Caro direttore,
ho letto il lucidissimo articolo di Roberto Pasolini sulla lenta estinzione delle scuole paritarie perpetrata consapevolmente dallo Stato a colpi di omissioni e dimenticanze colpevoli. A mio parere manca una domanda fondamentale, che è questa: perché mai lo Stato dovrebbe rimuovere gli ostacoli economici a frequentare una scuola paritaria? Si dirà: perché lo Stato sostiene la parità scolastica in una sua legge, la n. 62/2000, e non è bene che uno Stato contraddica le proprie leggi. Questo sarebbe già tanto.
Ma la legge 62/2000 in realtà non è così netta sul finanziamento. Si limita a dichiarare le paritarie equivalenti sul piano del titolo di studio rilasciato, ma trascura di considerare gli aspetti economici che obbligano queste scuole a chiedere un contributo alle famiglie, nonostante queste paghino già le tasse come quelle che vanno nella scuola statale.

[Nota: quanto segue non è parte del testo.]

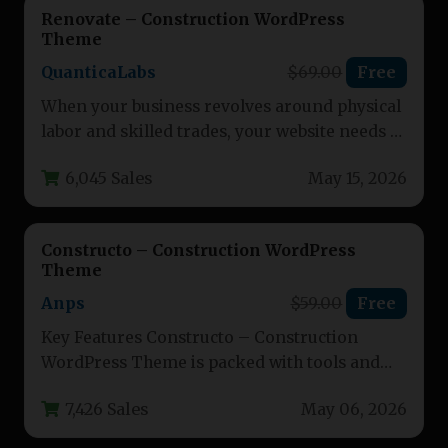
Renovate – Construction WordPress
Theme
QuanticaLabs
$69.00
Free
When your business revolves around physical
labor and skilled trades, your website needs to
communicate reliability, professionalism,
6,045 Sales
May 15, 2026
and…
Constructo – Construction WordPress
Theme
Anps
$59.00
Free
Key Features Constructo – Construction
WordPress Theme is packed with tools and
functionality designed to help construction,
7,426 Sales
May 06, 2026
building,…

Si afferma a volte che le scuole paritarie offrono un servizio sociale di qualità. Però non c’è un indicatore di qualità riconosciuto in Italia per la scuola. Si potrebbe poi ribattere che anche molte scuole statali offrono un servizio di qualità (anche questo un dato autoreferenziale, non misurato, quindi non suscettibile di essere contraddetto), per cui delle paritarie non ci sarebbe bisogno.
C’è anche chi sostiene che un servizio di qualità per essere tale debba essere gratis per lo Stato. Per molti anni le scuole paritarie stesse hanno paradossalmente chiesto finanziamenti col motivo che facevano risparmiare lo Stato, senza accorgersi che così davano ragione a chi non voleva finanziarle. Vorrei ribadirlo, se non fosse chiaro: lo scopo delle scuole paritarie non è far risparmiare lo Stato (e nemmeno ovviamente fargli sprecare soldi). Allora qual è il punto? Perché lo Stato italiano dovrebbe rendere egualitario, per le famiglie, l’accesso alle scuole statali e paritarie? Perché lo Stato dovrebbe rimuovere gli ostacoli che rendono impossibile l’esercizio corrente delle scuole paritarie?
Il punto è che questo è un diritto riconosciuto della stessa Europa. L’articolo 14 della Carta dei diritti fondamentali dell’Unione Europea, intitolato Diritto all’istruzione, recita così: “Ogni persona ha diritto all’istruzione e all’accesso alla formazione professionale e continua. Questo diritto comporta la facoltà di accedere gratuitamente all’istruzione obbligatoria. La libertà di creare istituti di insegnamento nel rispetto dei principi democratici, così come il diritto dei genitori di provvedere all’educazione e all’istruzione dei loro figli secondo le loro convinzioni religiose, filosofiche e pedagogiche, sono rispettati secondo le leggi nazionali che ne disciplinano l’esercizio”.
Ora perché l’Europa avrebbe dichiarato questo, e l’Italia l’avrebbe sottoscritto dimostrando che questo è compatibile con la propria carta costituzionale? Semplicemente perché l’Europa (e lo Stato italiano) ritengono che un Paese dove i cittadini non hanno libertà economica di scelta della scuola sia un paese dittatoriale. È così infatti ad esempio in Cina, ed era così in Italia ai tempi del fascismo. Forse ci si chiederà come possa l’Italia aver sottoscritto questa convenzione se, secondo la sua carta costituzionale, le scuole paritarie potrebbero operare solo “senza oneri per lo Stato”.
Ebbene, l’adesione è possibile perché si è dimostrato che quella frase nella Costituzione non vieta affatto di fornire sovvenzioni alle famiglie per i costi di frequenza. Quello che non è riconosciuto è l’obbligo di sovvenzionare la costruzione o il restauro di una scuola come avviene per ogni attività privata anche se con fine sociale. Ci sono state tre sentenze di Corte Costituzionale per ribadire questo, ma è troppo facile il gioco di chi vuole usare la lettera del testo costituzionale in modo strumentale (e scritto così proprio per questo).
L’Europa ha già più volte rilevato l’inadeguatezza del sistema di finanziamento delle scuole in Italia, dove i cittadini non possono vedersi azzerati i costi di frequenza tramite l’erario, come avviene invece nelle scuole statali.
Per concludere, in Italia ci troviamo di fronte al paradosso che l’esistenza delle scuole paritarie è necessaria per dimostrare il rispetto del diritto di scelta educativa, cosa che permette all’Italia di stare in Europa, ma l’onere della gestione dell’esercizio finanziario viene lasciato alle famiglie, anche se tutti i cittadini pagano una parte delle tasse per coprire questo tipo di spesa per tutti.